↓↓↓

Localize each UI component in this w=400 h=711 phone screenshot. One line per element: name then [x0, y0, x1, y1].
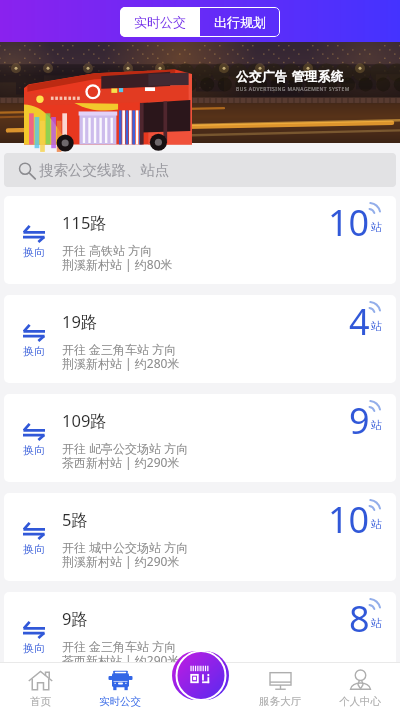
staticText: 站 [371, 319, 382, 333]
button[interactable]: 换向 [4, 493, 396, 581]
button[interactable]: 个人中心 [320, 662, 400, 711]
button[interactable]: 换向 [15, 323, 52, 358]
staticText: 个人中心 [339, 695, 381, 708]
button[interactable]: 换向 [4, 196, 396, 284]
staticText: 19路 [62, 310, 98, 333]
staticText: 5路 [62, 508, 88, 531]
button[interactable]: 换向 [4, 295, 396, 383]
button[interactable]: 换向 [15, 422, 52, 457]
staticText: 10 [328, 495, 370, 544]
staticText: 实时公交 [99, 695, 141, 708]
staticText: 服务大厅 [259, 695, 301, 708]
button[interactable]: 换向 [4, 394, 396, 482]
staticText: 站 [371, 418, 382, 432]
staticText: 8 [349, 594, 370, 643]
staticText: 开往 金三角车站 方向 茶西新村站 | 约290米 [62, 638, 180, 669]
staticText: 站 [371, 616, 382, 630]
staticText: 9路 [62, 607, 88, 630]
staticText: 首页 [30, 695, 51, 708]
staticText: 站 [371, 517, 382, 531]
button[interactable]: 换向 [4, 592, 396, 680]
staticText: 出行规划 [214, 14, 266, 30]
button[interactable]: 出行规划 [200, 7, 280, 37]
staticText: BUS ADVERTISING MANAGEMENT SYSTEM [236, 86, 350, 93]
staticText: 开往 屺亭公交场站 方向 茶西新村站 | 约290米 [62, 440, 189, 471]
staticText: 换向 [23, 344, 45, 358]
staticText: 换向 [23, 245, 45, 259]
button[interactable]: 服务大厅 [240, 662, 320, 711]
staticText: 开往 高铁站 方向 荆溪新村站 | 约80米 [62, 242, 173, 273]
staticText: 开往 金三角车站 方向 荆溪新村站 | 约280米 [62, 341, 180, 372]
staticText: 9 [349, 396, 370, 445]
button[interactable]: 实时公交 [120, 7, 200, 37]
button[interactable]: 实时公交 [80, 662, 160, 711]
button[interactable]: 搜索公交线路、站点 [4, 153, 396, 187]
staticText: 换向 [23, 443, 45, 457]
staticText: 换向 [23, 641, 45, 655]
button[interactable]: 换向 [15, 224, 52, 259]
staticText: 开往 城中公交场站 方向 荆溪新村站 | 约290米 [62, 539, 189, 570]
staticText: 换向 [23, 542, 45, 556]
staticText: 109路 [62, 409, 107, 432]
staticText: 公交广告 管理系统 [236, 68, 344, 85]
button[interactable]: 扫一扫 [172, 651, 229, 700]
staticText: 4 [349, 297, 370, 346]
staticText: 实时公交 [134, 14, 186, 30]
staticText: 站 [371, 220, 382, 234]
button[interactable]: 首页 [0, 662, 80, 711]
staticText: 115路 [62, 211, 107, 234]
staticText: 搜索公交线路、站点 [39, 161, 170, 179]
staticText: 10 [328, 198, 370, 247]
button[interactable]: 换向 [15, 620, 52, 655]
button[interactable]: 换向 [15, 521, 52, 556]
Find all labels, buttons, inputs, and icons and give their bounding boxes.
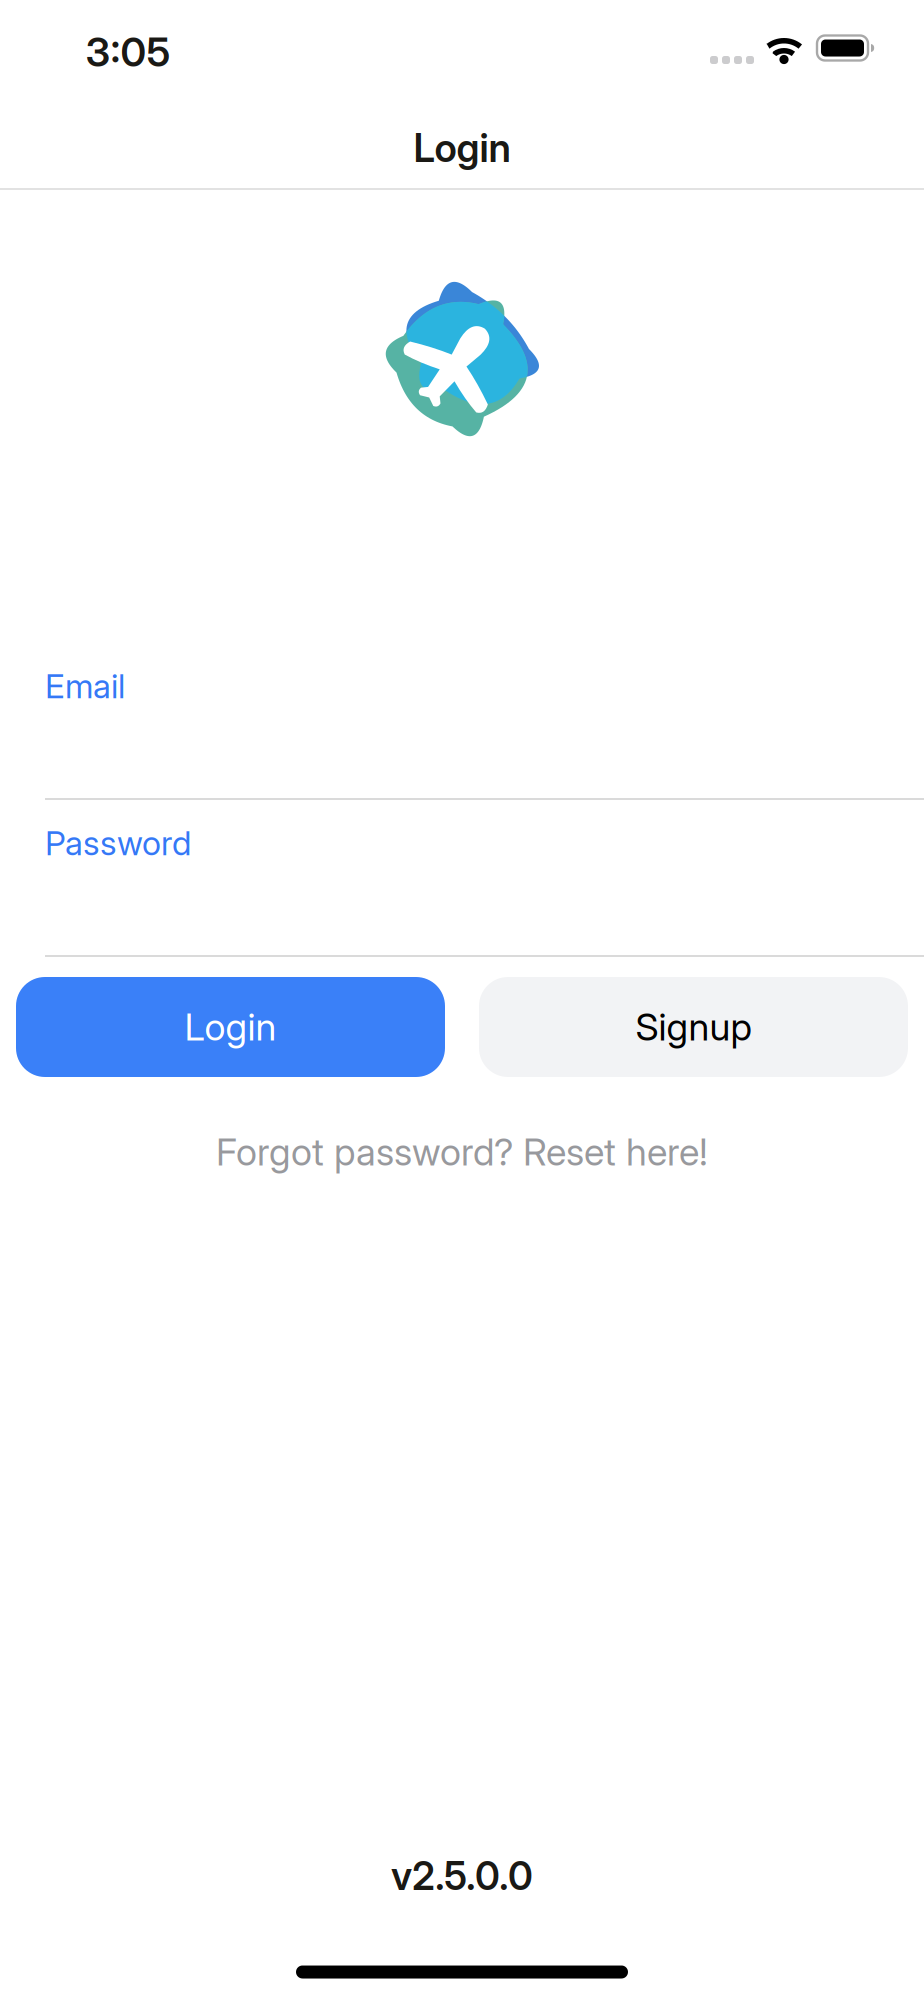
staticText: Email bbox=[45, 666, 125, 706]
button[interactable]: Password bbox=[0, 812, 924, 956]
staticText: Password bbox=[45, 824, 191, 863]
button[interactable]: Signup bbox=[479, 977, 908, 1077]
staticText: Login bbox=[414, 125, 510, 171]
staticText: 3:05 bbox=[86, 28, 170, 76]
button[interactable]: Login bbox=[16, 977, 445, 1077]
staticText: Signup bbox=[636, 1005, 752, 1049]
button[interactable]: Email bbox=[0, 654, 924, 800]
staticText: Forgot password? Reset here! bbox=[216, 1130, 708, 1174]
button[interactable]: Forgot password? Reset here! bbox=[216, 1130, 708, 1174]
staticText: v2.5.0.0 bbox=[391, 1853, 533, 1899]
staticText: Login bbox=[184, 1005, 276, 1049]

↑↑↑

**Required work:**
Beginning with the line that contains "Find all labels, buttons, inputs, and" and ending with the final line of the material, reproduce those lines exactly and nothing else. Omit the pictures.

**Output of the task:**
Find all labels, buttons, inputs, and icons and give their bounding boxes.
staticText: Email bbox=[45, 666, 125, 706]
button[interactable]: Password bbox=[0, 812, 924, 956]
staticText: Password bbox=[45, 824, 191, 863]
button[interactable]: Signup bbox=[479, 977, 908, 1077]
staticText: Login bbox=[414, 125, 510, 171]
staticText: 3:05 bbox=[86, 28, 170, 76]
button[interactable]: Login bbox=[16, 977, 445, 1077]
staticText: Signup bbox=[636, 1005, 752, 1049]
button[interactable]: Email bbox=[0, 654, 924, 800]
staticText: Forgot password? Reset here! bbox=[216, 1130, 708, 1174]
button[interactable]: Forgot password? Reset here! bbox=[216, 1130, 708, 1174]
staticText: v2.5.0.0 bbox=[391, 1853, 533, 1899]
staticText: Login bbox=[184, 1005, 276, 1049]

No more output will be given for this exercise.